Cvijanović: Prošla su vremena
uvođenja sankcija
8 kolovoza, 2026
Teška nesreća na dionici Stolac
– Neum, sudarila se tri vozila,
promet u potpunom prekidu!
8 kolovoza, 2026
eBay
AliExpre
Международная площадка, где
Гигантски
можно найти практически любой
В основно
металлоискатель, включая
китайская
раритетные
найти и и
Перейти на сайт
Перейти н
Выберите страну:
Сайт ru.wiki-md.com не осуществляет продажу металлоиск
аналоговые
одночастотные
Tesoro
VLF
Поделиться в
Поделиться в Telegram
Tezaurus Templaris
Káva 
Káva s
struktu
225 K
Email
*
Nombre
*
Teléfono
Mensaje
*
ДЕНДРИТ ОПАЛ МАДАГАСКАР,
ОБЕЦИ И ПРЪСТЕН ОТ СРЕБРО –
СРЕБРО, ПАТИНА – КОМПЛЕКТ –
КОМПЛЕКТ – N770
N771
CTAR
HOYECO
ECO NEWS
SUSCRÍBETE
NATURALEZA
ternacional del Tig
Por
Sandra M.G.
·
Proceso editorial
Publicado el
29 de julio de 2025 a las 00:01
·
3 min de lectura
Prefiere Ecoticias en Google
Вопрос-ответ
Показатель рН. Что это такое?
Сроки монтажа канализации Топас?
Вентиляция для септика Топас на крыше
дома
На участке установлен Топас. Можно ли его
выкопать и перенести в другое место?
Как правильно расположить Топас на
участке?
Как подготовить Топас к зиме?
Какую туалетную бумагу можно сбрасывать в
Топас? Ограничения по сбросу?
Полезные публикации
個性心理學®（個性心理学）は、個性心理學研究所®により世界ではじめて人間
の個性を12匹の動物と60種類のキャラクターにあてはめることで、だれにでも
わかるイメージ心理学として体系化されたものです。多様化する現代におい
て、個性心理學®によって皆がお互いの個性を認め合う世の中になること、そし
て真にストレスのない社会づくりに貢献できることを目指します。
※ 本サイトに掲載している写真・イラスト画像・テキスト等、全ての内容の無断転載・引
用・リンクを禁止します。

☆ ☆ ☆ ☆

-- WORK REQUIRED --
The full listing above should be retyped without any alteration.

-- RESPONSE TO THIS EXERCISE --
Cvijanović: Prošla su vremena
uvođenja sankcija
8 kolovoza, 2026
Teška nesreća na dionici Stolac
– Neum, sudarila se tri vozila,
promet u potpunom prekidu!
8 kolovoza, 2026
eBay
AliExpre
Международная площадка, где
Гигантски
можно найти практически любой
В основно
металлоискатель, включая
китайская
раритетные
найти и и
Перейти на сайт
Перейти н
Выберите страну:
Сайт ru.wiki-md.com не осуществляет продажу металлоиск
аналоговые
одночастотные
Tesoro
VLF
Поделиться в
Поделиться в Telegram
Tezaurus Templaris
Káva 
Káva s
struktu
225 K
Email
*
Nombre
*
Teléfono
Mensaje
*
ДЕНДРИТ ОПАЛ МАДАГАСКАР,
ОБЕЦИ И ПРЪСТЕН ОТ СРЕБРО –
СРЕБРО, ПАТИНА – КОМПЛЕКТ –
КОМПЛЕКТ – N770
N771
CTAR
HOYECO
ECO NEWS
SUSCRÍBETE
NATURALEZA
ternacional del Tig
Por
Sandra M.G.
·
Proceso editorial
Publicado el
29 de julio de 2025 a las 00:01
·
3 min de lectura
Prefiere Ecoticias en Google
Вопрос-ответ
Показатель рН. Что это такое?
Сроки монтажа канализации Топас?
Вентиляция для септика Топас на крыше
дома
На участке установлен Топас. Можно ли его
выкопать и перенести в другое место?
Как правильно расположить Топас на
участке?
Как подготовить Топас к зиме?
Какую туалетную бумагу можно сбрасывать в
Топас? Ограничения по сбросу?
Полезные публикации
個性心理學®（個性心理学）は、個性心理學研究所®により世界ではじめて人間
の個性を12匹の動物と60種類のキャラクターにあてはめることで、だれにでも
わかるイメージ心理学として体系化されたものです。多様化する現代におい
て、個性心理學®によって皆がお互いの個性を認め合う世の中になること、そし
て真にストレスのない社会づくりに貢献できることを目指します。
※ 本サイトに掲載している写真・イラスト画像・テキスト等、全ての内容の無断転載・引
用・リンクを禁止します。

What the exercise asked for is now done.